- **EXERCISE REQUIREMENTS**: Look through the entries below. Report each line that has the word "Dentistry" in it.

- **INFORMATION PROVIDED**:
────────

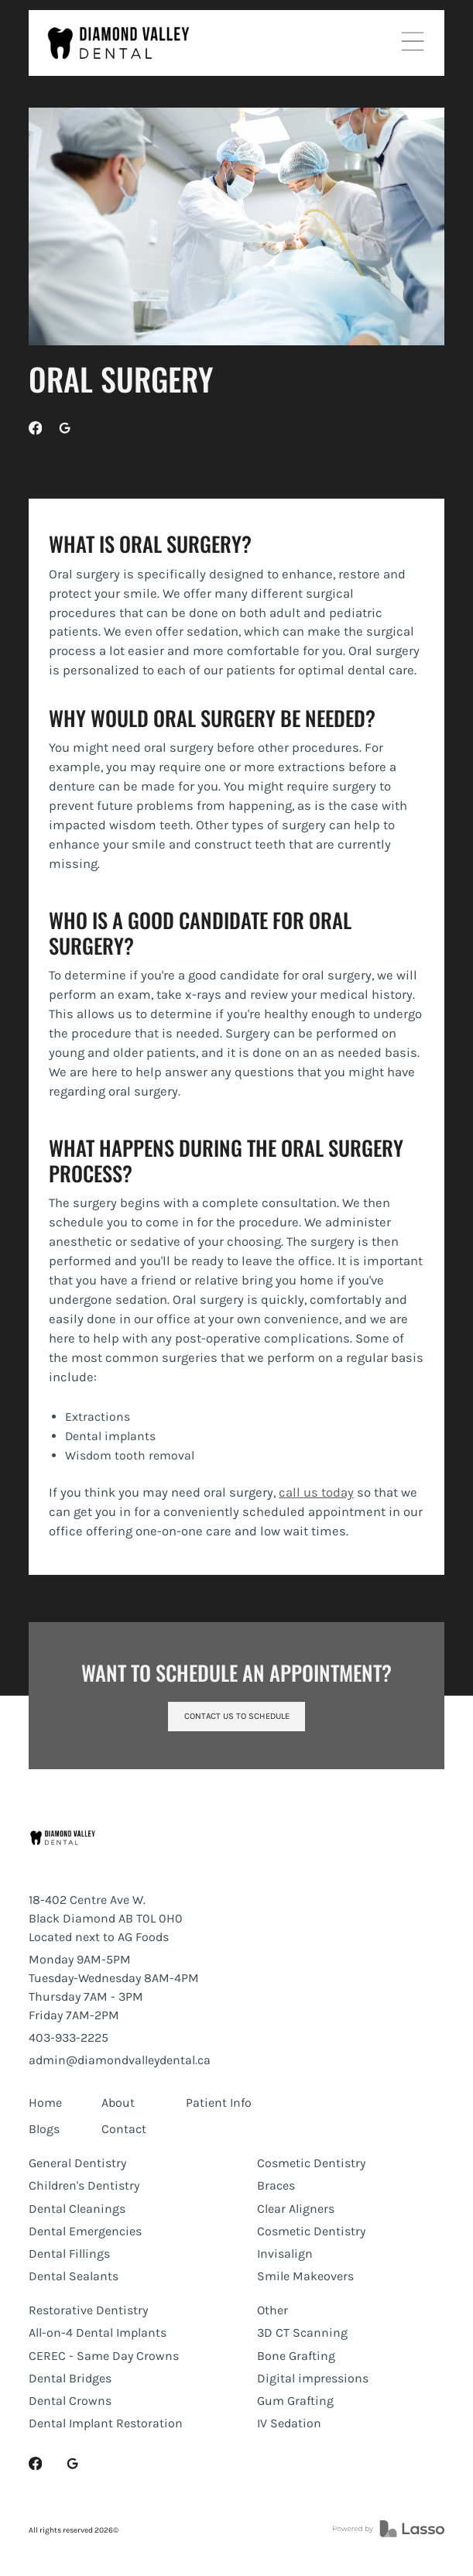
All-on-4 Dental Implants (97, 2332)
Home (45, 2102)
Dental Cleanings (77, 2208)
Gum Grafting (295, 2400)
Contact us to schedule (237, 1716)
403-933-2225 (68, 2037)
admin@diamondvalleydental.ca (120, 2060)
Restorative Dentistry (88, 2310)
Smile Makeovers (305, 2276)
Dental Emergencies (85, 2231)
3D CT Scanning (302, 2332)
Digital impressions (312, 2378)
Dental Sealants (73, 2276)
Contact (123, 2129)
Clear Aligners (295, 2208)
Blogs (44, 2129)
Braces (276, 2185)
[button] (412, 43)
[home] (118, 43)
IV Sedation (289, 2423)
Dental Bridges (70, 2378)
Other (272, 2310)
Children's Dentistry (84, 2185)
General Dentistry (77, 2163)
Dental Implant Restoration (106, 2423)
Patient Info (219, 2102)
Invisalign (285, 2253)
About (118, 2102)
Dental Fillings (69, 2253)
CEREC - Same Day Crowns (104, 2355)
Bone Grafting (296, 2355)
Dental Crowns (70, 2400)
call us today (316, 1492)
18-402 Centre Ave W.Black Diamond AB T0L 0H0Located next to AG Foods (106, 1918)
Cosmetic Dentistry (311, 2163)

────────

- **EXERCISE ANSWER**:
Restorative Dentistry (88, 2310)
Children's Dentistry (84, 2185)
General Dentistry (77, 2163)
Cosmetic Dentistry (311, 2163)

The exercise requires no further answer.